Van Gölü Aktivistlerinin ve mahalli kuruluşların gayretleriyle gerçekleşen bu etkinliğin, gelecek yıllarda ilgili bakanlık tarafından yapılacağı müjdesi verildi.
Yüzme etkinliğinin gerçekleşmesinde payı olanları, özellikle Ahlatlı mizah ustası, meslektaşım Behlül Şerefoğlu’u tebrik edip, hakkını teslim etmek lazım.
Ahlatlılar, Ömer Timuçin’in çalıştırdığı gençlerden oluşan Ahlat Halk Eğitim Merkezi Folklor Ekibinin gösterileri, Mustafa Akarsu, Hüsamettin Ergöl, Gürhan Ötün, Metin Akgün gibi mahalli sanatçıların konserleri, Ahlat korosunun seslendirdiği “Ahlat Türküleri” ve mehter marşları ile coştular.
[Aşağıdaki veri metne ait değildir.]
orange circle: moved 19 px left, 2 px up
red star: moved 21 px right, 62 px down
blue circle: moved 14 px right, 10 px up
Yüzme yarışları, atlı cirit oyunları, yemek yarışmaları her zamanki gibi heyecanla izlendi.
Solo Türk’ün gösterileri kutlamalar renk kattı.
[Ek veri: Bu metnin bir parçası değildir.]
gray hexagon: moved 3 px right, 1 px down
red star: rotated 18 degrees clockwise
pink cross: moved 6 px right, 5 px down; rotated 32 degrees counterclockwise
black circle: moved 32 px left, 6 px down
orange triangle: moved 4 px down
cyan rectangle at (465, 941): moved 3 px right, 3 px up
Tarihimizde bir ilk gerçekleşti.
Bakanlar Kurulu ilk defa bir ilçede toplandı.
Bir kez daha Ahlat’ın tarihi misyonuna ve Türkiye için önemine vurgu yapıldı.
Bu etkinliklerin tümü biz Ahlatılar için sevindirici ve gurur vericiydi.
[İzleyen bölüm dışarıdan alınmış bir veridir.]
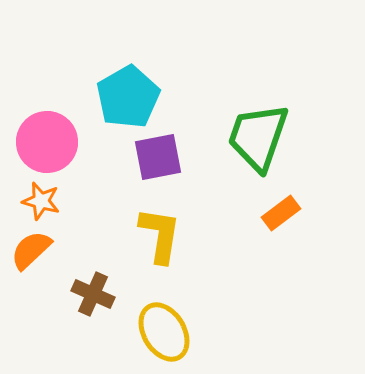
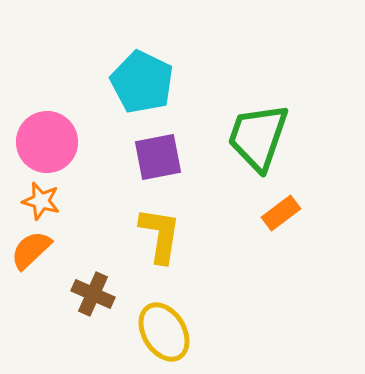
cyan pentagon: moved 14 px right, 15 px up; rotated 16 degrees counterclockwise
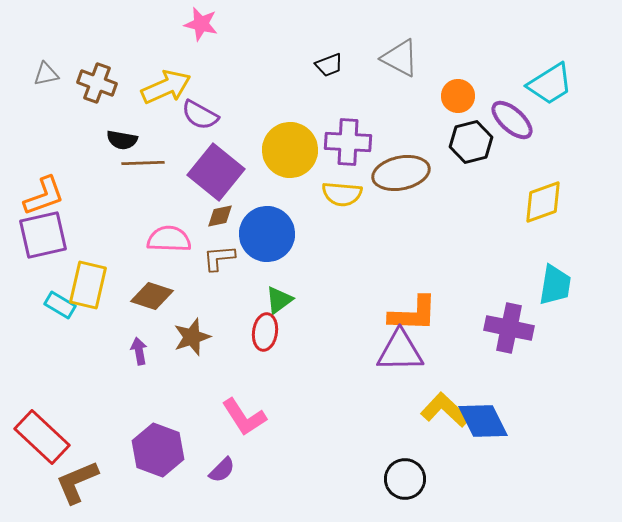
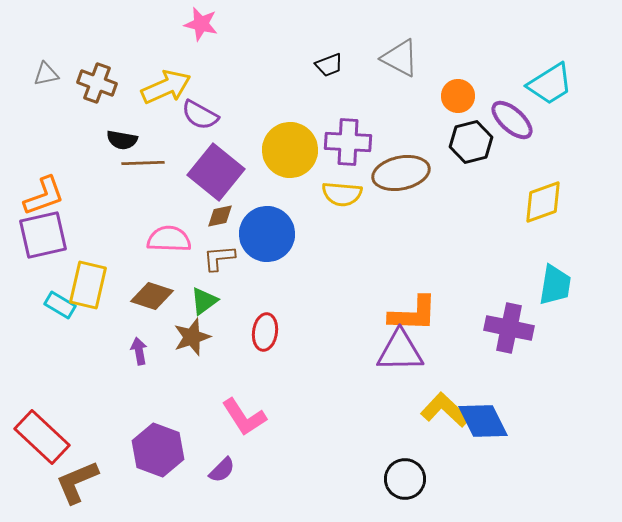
green triangle at (279, 300): moved 75 px left, 1 px down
Gelecek yıllarda da bizleri sevindirecek, gururlandıracak bu etkinliklere devam edilir mi?
Ahlat adına yeni ilkler yaşanır mı?
Niye yaşanmasın?
Ben yaşanacağına inanıyorum.
Hem de bütün kalbimle inanıyorum.
Ümit ediyorum.
Hayal ediyorum, (Ki hayallerim çoğunlukla gerçekleşir. )
Önümüzdeki yıl, yani 954. veya daha sonraki 1071 Ahlat –Malazgirt Zaferi Kutlamalarında;
Türk Devletlerinin Cumhurbaşkanlarını Ahlat’ta hep bir arada göreceğiz.
“Turan Ordusu”nun bir birliği Ahlat’ta konuşlanacak.
Ahlat, TÜRKSOY’un Türk dünyası kültür başkenti olarak seçtiği şehirlerden biri olacak.
Anadolu’dan tüm dünyaya uzanan gönül köprüleri kuran TİKA’nın kuracağı yeni köprünün bir ayağı Ahlat topraklarına basacak.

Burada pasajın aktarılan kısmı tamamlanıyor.